Single by Chuck Berry
- B-side: "O Rangutang"
- Released: February 1964
- Recorded: November 1963
- Studio: Chess (Chicago)
- Genre: Rock and roll; R&B;
- Length: 2:34
- Label: Chess
- Songwriter: Chuck Berry
- Producers: Leonard Chess, Phil Chess

Chuck Berry singles chronology
| "Come On" (1961) | "Nadine (Is it You)?" (1964) | "No Particular Place to Go" (1964) |

= Nadine (song) =

"Nadine (Is It You?)" is a song written and recorded by Chuck Berry. It was released as a single in February 1964 and was the first song that Berry released after finishing a prison term in October 1963.

==Composition==

After his December 1959 arrest under the Mann Act, Berry eventually served a one-and-a-half-year prison term, from February 1962 to October 1963, for transporting a girl, age 14, across state lines. He had not released a single since "Come On" in October 1961.

"Nadine" was recorded at a November 1963 session at the Chess studio in Chicago, his first after his release from prison. Another song from that session, "You Never Can Tell," would also be released as a single.

The composition resembles Berry's first hit, "Maybellene," similarly featuring lyrics about pursuing a girl, though in "Nadine" the pursuit is not by car but on foot and by taxi. As Berry told Melody Maker, "I took 'Maybellene' and from it got 'Nadine.'"

As William Ruhlmann of Allmusic writes, the lyrics are distinguished by an "unusual use of similes," such as: She moves around like a wayward summer breeze; Moving through the traffic like a mounted cavalier; and I was campaign shouting like a Southern diplomat.

==Chart performance==
The song was released in February 1964 as a single on Chess (catalogue 1883), backed with "O Rangutang". It peaked at No. 23 on the Billboard Hot 100, No. 7 on the R&B chart, and No. 27 on the UK Singles Chart.

==Reception==
According to Allmusic, the song had a "profound influence" on the songwriting of Bob Dylan: "One need only listen to 'Nadine (Is It You?)', released in February 1964, and then to the 1965 Dylan album Bringing It All Back Home, with its surreal story-songs, to hear the similarities."

Cash Box described it as "a hard-driving, rhythmic pop-blues tear-jerker essayed with authority and feeling."

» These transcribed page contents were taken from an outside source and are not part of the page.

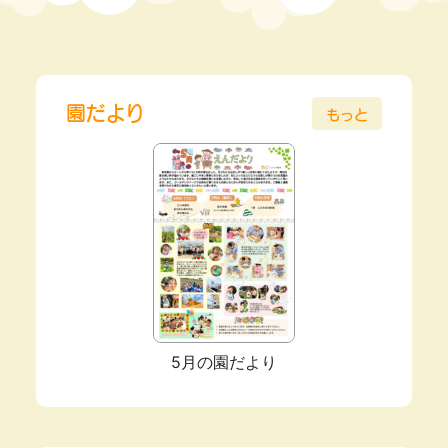
園だより
もっと
5月の園だより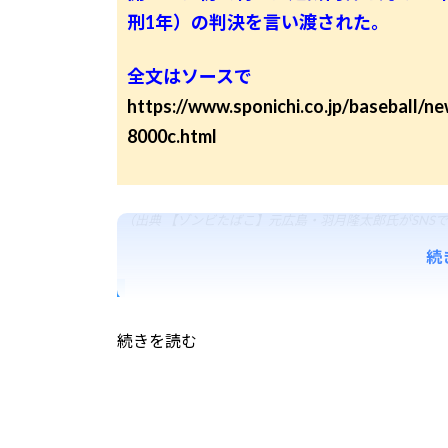
刑1年）の判決を言い渡された。
全文はソースで
https://www.sponichi.co.jp/baseball/
8000c.html
（出典 【ゾンビたばこ】元広島・羽月隆太郎氏がSNS
続
続きを読む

In the 1987 documentary film Hail! Hail! Rock 'n' Roll (in which Berry performs "Nadine"), Bruce Springsteen praised the song's lyrics. Springsteen singled out the lines, I saw her from the corner when she turned and doubled back / Started walking toward a coffee-colored Cadillac. "I've never seen a coffee-colored Cadillac, but I know exactly what one looks like," Springsteen says in the film.

==Later versions==
The song has been recorded by numerous artists including Steve Forbert, John Hammond Jr., Kevin Dunn, Waylon Jennings, Billy Boy Arnold, Dion, George Thorogood, New Riders of the Purple Sage, Juicy Lucy, Dire Straits, George Benson, Michael Nesmith, Motörhead, Dicky Lee, Stan Ridgway, and The Seldom Scene. A rendition of the song was also included near the end of the film The Corsican Brothers by comedians Cheech & Chong based on the novella of the same title by Alexandre Dumas.